Indagini bancarie sui conti dei parroci

21 Giugno 2014

Nel mirino i rapporti tra l’imprenditore Vinci e i sacerdoti avvicinati per i lavori di ripristino delle case canoniche

L’AQUILA. I rapporti tra l’imprenditore Nunzio Massimo Vinci e alcuni sacerdoti, italiani e stranieri, dell’arcidiocesi dell’Aquila sono tra gli elementi da chiarire nell’ambito dell’inchiesta su appalti e corruzione nella ricostruzione delle chiese (e delle case canoniche) che ha portato a cinque arresti e che ogni giorno regala nuovi sviluppi. Infatti, il caso di Santa Maria Paganica non sarebbe un episodio isolato. L’imprenditore originario di Lentini (Siracusa), ma trasferitosi all’Aquila, dove ha lavorato nel post-terremoto, e finito ora in carcere, è accusato di aver sfruttato l’amicizia col viceparroco di quella chiesa, don Stefano Rizzo, per arrivare persino a falsificare la firma del malatomonsignor Renzo Narduzzi e a retrodatare l’atto della scrittura privata per il conferimento dei lavori pur di mettere le mani su una grossa torta. Un lavoro da 19 milioni di euro che sarebbe potuto lievitare, stando a quanto egli stesso afferma in una delle conversazioni intercettate, «fino a quaranta». Il meccanismo, insomma, potrebbe essere stato ripetuto altrove. Scambi di favori, denari o altra utilità dati o promessi, per arrivare a ottenere l’affidamento delle opere di ricostruzione. Per questo motivo vengono passati al setaccio anche i conti correnti di alcuni esponenti del clero diocesano per verificare tutti i movimenti. Il sospetto è che ci siano state operazioni poco chiare e le opacità riguarderebbero appunto i rapporti tra parroci e imprenditori nel post-terremoto.

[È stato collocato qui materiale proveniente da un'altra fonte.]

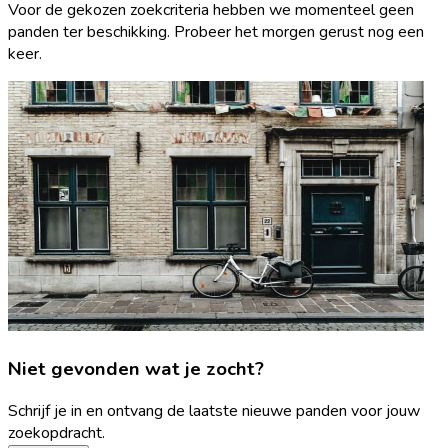
Voor de gekozen zoekcriteria hebben we momenteel geen
panden ter beschikking. Probeer het morgen gerust nog een
keer.
Niet gevonden wat je zocht?
Schrijf je in en ontvang de laatste nieuwe panden voor jouw
zoekopdracht.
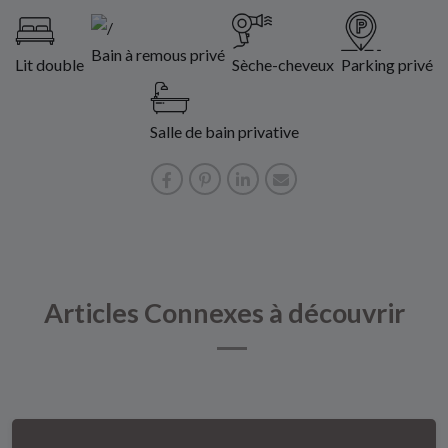
Bain à remous privé
Lit double
Sèche-cheveux
Parking privé
Salle de bain privative
Articles Connexes à découvrir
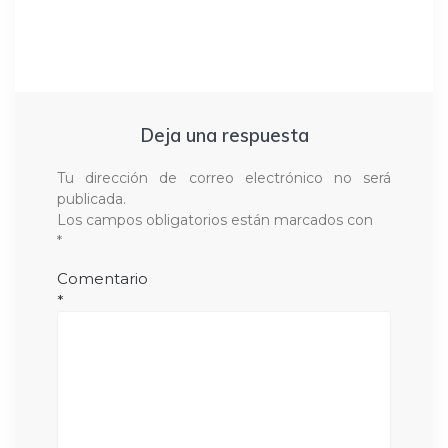
Deja una respuesta
Tu dirección de correo electrónico no será
publicada.
Los campos obligatorios están marcados con
*
Comentario
*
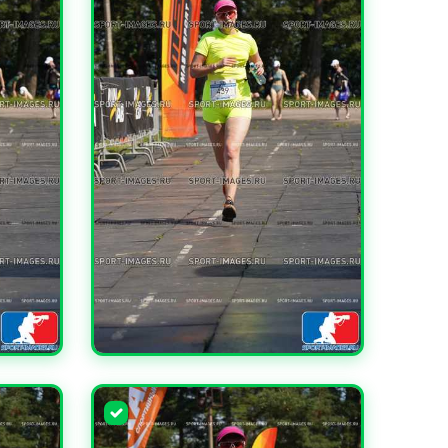
УВЕЛИЧИТЬ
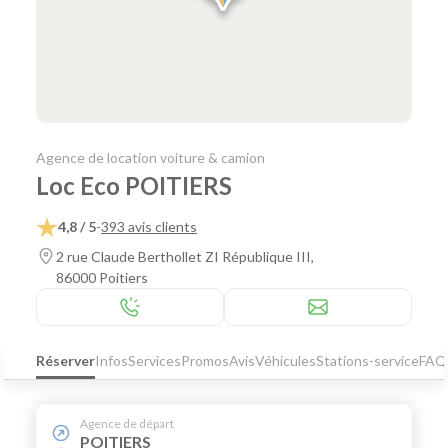
Agence de location voiture & camion
Loc Eco POITIERS
4,8 / 5
-
393 avis clients
2 rue Claude Berthollet ZI République III,
86000 Poitiers
Réserver
Infos
Services
Promos
Avis
Véhicules
Stations-service
FAQ
Agence de départ
POITIERS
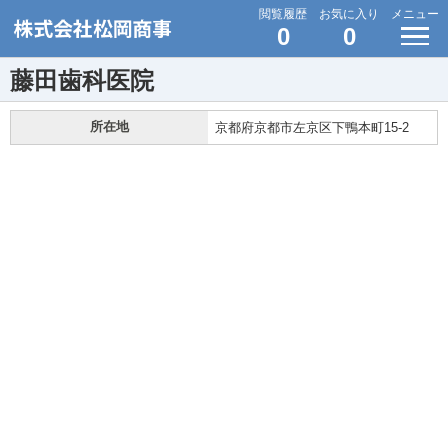
閲覧履歴
お気に入り
メニュー
0
0
藤田歯科医院
所在地
京都府京都市左京区下鴨本町15-2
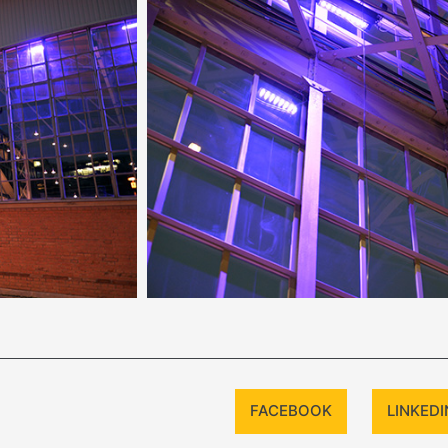
FACEBOOK
LINKEDI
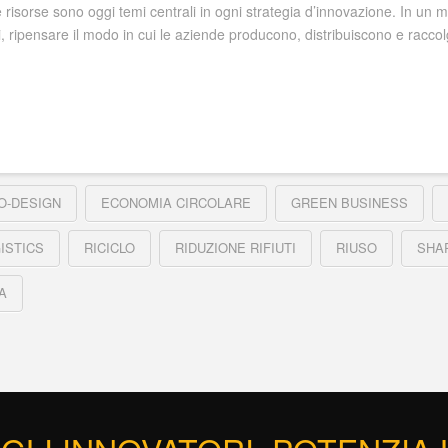
lle risorse sono oggi temi centrali in ogni strategia d’innovazione. In un 
i, ripensare il modo in cui le aziende producono, distribuiscono e racc
O-DESIGN
ECONOMIA CIRCOLARE
GREEN BUSINESS
ISTICS
RICICLO
RIDUZIONE RIFIUTI
RIUSO
SHA
A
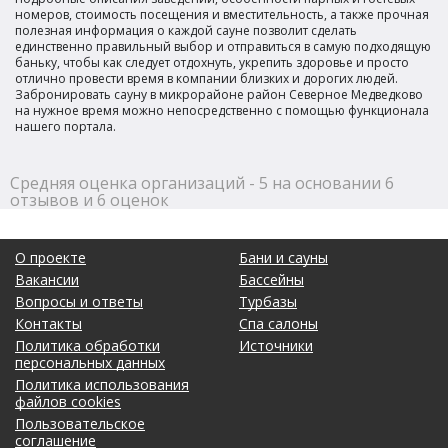
номеров, стоимость посещения и вместительность, а также прочная
полезная информация о каждой сауне позволит сделать
единственно правильный выбор и отправиться в самую подходящую
баньку, чтобы как следует отдохнуть, укрепить здоровье и просто
отлично провести время в компании близких и дорогих людей.
Забронировать сауну в микрорайоне район Северное Медведково
на нужное время можно непосредственно с помощью функционала
нашего портала.
Средняя оценка организаций - 5 на основании 6
отзывов и 6 оценок
О проекте
Бани и сауны
Вакансии
Бассейны
Вопросы и ответы
Турбазы
Контакты
Спа салоны
Политика обработки
Источники
персональных данных
Политика использования
файлов cookies
Пользовательское
соглашение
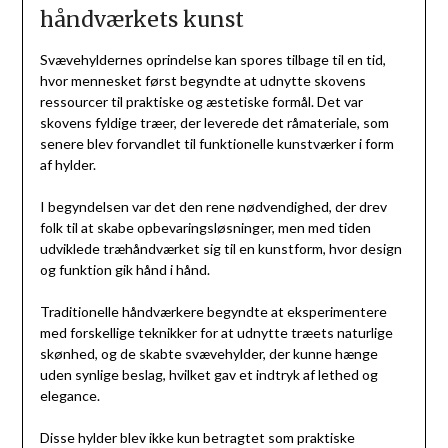
håndværkets kunst
Svævehyldernes oprindelse kan spores tilbage til en tid,
hvor mennesket først begyndte at udnytte skovens
ressourcer til praktiske og æstetiske formål. Det var
skovens fyldige træer, der leverede det råmateriale, som
senere blev forvandlet til funktionelle kunstværker i form
af hylder.
I begyndelsen var det den rene nødvendighed, der drev
folk til at skabe opbevaringsløsninger, men med tiden
udviklede træhåndværket sig til en kunstform, hvor design
og funktion gik hånd i hånd.
Traditionelle håndværkere begyndte at eksperimentere
med forskellige teknikker for at udnytte træets naturlige
skønhed, og de skabte svævehylder, der kunne hænge
uden synlige beslag, hvilket gav et indtryk af lethed og
elegance.
Disse hylder blev ikke kun betragtet som praktiske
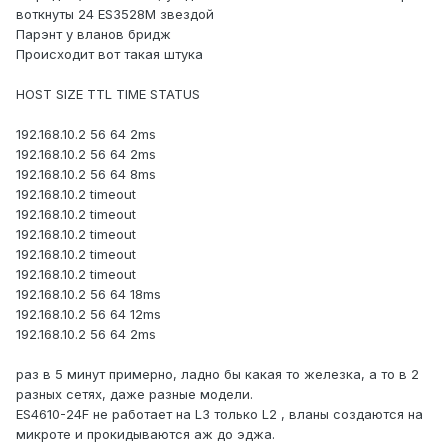
воткнуты 24 ES3528M звездой
Парэнт у вланов бридж
Происходит вот такая штука
HOST SIZE TTL TIME STATUS
192.168.10.2 56 64 2ms
192.168.10.2 56 64 2ms
192.168.10.2 56 64 8ms
192.168.10.2 timeout
192.168.10.2 timeout
192.168.10.2 timeout
192.168.10.2 timeout
192.168.10.2 timeout
192.168.10.2 56 64 18ms
192.168.10.2 56 64 12ms
192.168.10.2 56 64 2ms
раз в 5 минут примерно, ладно бы какая то железка, а то в 2
разных сетях, даже разные модели.
ES4610-24F не работает на L3 только L2 , вланы создаются на
микроте и прокидываются аж до эджа.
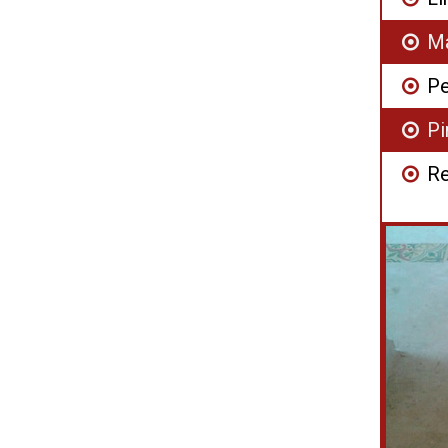
Ma
Pe
Pi
R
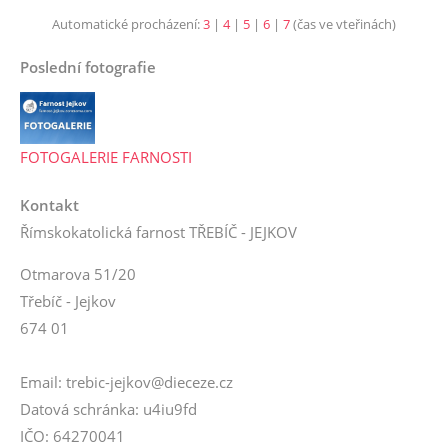
Automatické procházení:
3
|
4
|
5
|
6
|
7
(čas ve vteřinách)
Poslední fotografie
FOTOGALERIE FARNOSTI
Kontakt
Římskokatolická farnost TŘEBÍČ - JEJKOV
Otmarova 51/20
Třebíč - Jejkov
674 01
Email: trebic-jejkov@dieceze.cz
Datová schránka: u4iu9fd
IČO: 64270041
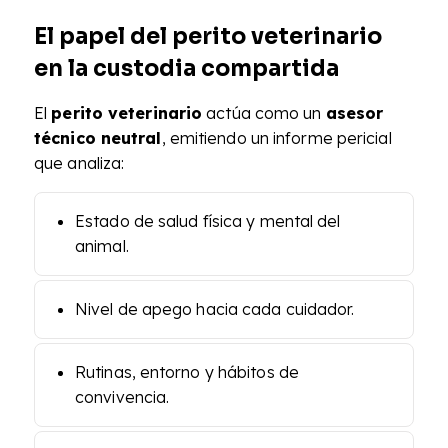
El papel del perito veterinario
en la custodia compartida
El
perito veterinario
actúa como un
asesor
técnico neutral
, emitiendo un informe pericial
que analiza:
Estado de salud física y mental del
animal.
Nivel de apego hacia cada cuidador.
Rutinas, entorno y hábitos de
convivencia.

I GRUPPI DI LAVORO. C’è anche una gara falsificata per far vincere l’appalto a una ditta «amica», cosa poi avvenuta, tra le accuse alla funzionaria della direzione regionale per i Beni culturali Alessandra Mancinelli. Gli investigatori ipotizzano infatti l’esistenza di «cartelli di imprese», «gruppi di lavoro» tra progettisti e imprenditori, opportunamente individuati secondo canali specifici, per accaparrarsi gli appalti più ghiotti della ricostruzione. Squadre costituite volta per volta al fine di affidare i lavori propedeutici alla partecipazione alle gare. La Mancinelli, dunque, sarebbe stata «suggeritrice», «addetta alla pianificazione» e infine «procacciatrice di somme di denaro». Per quanto riguarda la gara truccata, sono indagati in concorso per soppressione, distruzione, occultamento di atti veri, falso materiale in atto pubblico e uso di atto falso la stessa Mancinelli e il romano Fausto Anzellotti, rappresentante della Solaspe srl, in associazione temporanea con la Baglioni srl per l’appalto della chiesa di San Silvestro (cinque milioni) Quanto agli altri appalti puntati, in primis il restauro del Forte Spagnolo (oltre 31 milioni), la chiesa di Sant’Agostino (9,7 milioni), Palazzo Margherita (circa 7 milioni). Riguardo alla gara truccata, annota il gip a pagina 3 dell’ordinanza custodiale: «Mancinelli e Anzellotti si organizzavano per integrare (e/o sostituire) un atto pubblico relativo alla gara d’appalto per la chiesa di San Silvestro (pur facendo riferimento nei messaggi del 30 settembre 2013 alla gara del Castello) dov’è risultata vincitrice l’Ati cui appartiene la società dell’Anzellotti, che aveva prodotto una proposta ove erroneamente nella prima pagina non era indicata la percentuale di ribasso (motivo di esclusione dalla gara); Anzellotti informava la Mancinelli di tale dimenticanza e quest’ultima ha sostituito, successivamente, quella corretta nel fascicolo dei documenti di partecipazione alla gara, al fine di non far notare alla Commissione che tale requisito formale fosse carente al momento del deposito (circa tre ore dopo la chiusura del bando stesso) al fine di arrecare un vantaggio all’Ati di non essere estromessa dalla gara per mancanza dei requisiti richiesti».